As impressive as the price was the name of the seller: Mitsubishi Bank Ltd. Like most Japanese banks, Mitsubishi hasn't engaged in the real estate sell-offs with which U.S. banks have purged their balance sheets for the past two years. No more: Advisers to Japanese banks say their clients are accelerating efforts to unload big chunks of the more than $50 billion in U.S. real estate loans they now hold (chart). In fact, their total exposure to U.S. real estate, including loans made by parent companies in Japan, comes to about $200 billion.

MULTIPLE SALES. Japanese banks have some real losers on their hands. Jack R. Rodman, managing partner at accounting firm Kenneth Leventhal & Co., estimates that the value of hotels and office buildings--which back the bulk of Japanese real estate loans in the U.S.--has fallen by as much as 40% since 1985. Sales by Japanese banks of such troubled assets, he says, could reach $20 billion over three years.

Even the biggest Tokyo banks are feeling pressure to clean up their U.S. acts. The Japanese government is urging lenders to get rid of problem real estate assets so they can make new loans to help revive the moribund domestic economy. "The soundness of the Japanese financial system is in question," says Hideki Mitani, director of First Boston Corp.'s Japanese financial-institutions group. New Federal Reserve rules, moreover, require foreign banks with U.S. offices to quickly write down nonperforming loans.

The pace of activity already has picked up. Real estate investment banking firm Sonnenblick-Goldman Co. is currently peddling office buildings in Boston and Rochester, N.Y., for Sanwa Bank Ltd. In November, Colony Capital Inc. and Hilton Hotels Corp. paid Mitsubishi Bank an estimated $52 million for its $360 million loan on the ultra-luxurious Hyatt Regency Waikoloa resort. Two months earlier, a partnership including Morgan Stanley Real Estate Investment Fund bought the Doral Telluride Resort & Spa from Sumitomo Trust & Banking Co. for $27 million. Japanese banks "are a lot further along in addressing this than people think," says Robert E. Upton, vice-president for real estate at Sakura Bank Ltd.

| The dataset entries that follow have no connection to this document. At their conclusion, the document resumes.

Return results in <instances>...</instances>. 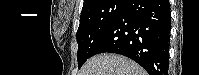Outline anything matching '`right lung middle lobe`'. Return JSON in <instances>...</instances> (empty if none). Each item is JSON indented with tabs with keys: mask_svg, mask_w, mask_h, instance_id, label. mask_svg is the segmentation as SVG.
Instances as JSON below:
<instances>
[{
	"mask_svg": "<svg viewBox=\"0 0 199 75\" xmlns=\"http://www.w3.org/2000/svg\"><path fill=\"white\" fill-rule=\"evenodd\" d=\"M127 0H105L102 3L82 9L77 31L78 66L93 56L96 45L117 19Z\"/></svg>",
	"mask_w": 199,
	"mask_h": 75,
	"instance_id": "obj_1",
	"label": "right lung middle lobe"
}]
</instances>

Investment bankers also are structuring deals to sell off multiple assets at once. Last June, Union Bank, a U.S. subsidiary of Bank of Tokyo Ltd., sold more than $100 million in real estate loans and properties to a private investment group. And Stephen A. Roth, president of Los Angeles-based Secured Capital Corp., says his firm has assignments to sell $200 million worth of single- and multiple-asset real estate portfolios.

DEEP STUDY. A wholesale sell-off is unlikely. Unlike their American peers, who have largely dumped their problem loans, many Japanese bankers still see long-term potential in the U.S. market. Some are exploring partnerships with U.S. investors that would allow them to get bad loans off the books while maintaining an interest in the assets. Los Angeles-based Solus Properties, for example, is negotiating to buy about $200 million of loans and foreclosed real estate from a Japanese bank, according to real estate sources. The bank would get a portion of future returns on the properties above a negotiated floor.

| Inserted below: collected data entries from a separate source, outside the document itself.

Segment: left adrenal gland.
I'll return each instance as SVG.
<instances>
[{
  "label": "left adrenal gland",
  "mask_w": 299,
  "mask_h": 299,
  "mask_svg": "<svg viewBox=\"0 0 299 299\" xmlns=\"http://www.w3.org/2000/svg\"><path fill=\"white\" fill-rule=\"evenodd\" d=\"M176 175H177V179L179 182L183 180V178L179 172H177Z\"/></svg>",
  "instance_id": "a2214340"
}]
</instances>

Banks may be backing out of the U.S. cautiously. Back in Tokyo, though, regulators are pushing for a U.S.-style market for real estate debt. The demand for expertise gives Japanese banks extra incentive to attempt more U.S. deals. Indeed, First Boston's Mitani says he has talked with several Japanese clients about securitizing thinly profitable American loans. "Eventually," he says, "they can use these techniques in Japan to give liquidity to the Japanese market."

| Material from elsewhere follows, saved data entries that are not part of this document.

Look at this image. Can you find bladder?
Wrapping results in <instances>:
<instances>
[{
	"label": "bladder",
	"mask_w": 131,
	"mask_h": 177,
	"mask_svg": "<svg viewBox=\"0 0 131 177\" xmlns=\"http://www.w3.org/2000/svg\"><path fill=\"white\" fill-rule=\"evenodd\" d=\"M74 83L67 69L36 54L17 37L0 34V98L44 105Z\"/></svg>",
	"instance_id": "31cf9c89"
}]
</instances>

Japan may get more than Yankee ingenuity out of such activity: It may import Yankee buyers. Hitoshi Kayama, a senior economist at Industrial Bank of Japan Ltd., says he has been getting visits from investment bankers looking to hook up U.S. investors with bank assets backed by Japanese real estate. Tokyo buildings owned by Americans: An inevitable turn, perhaps, to Japan's 1980s buying binge.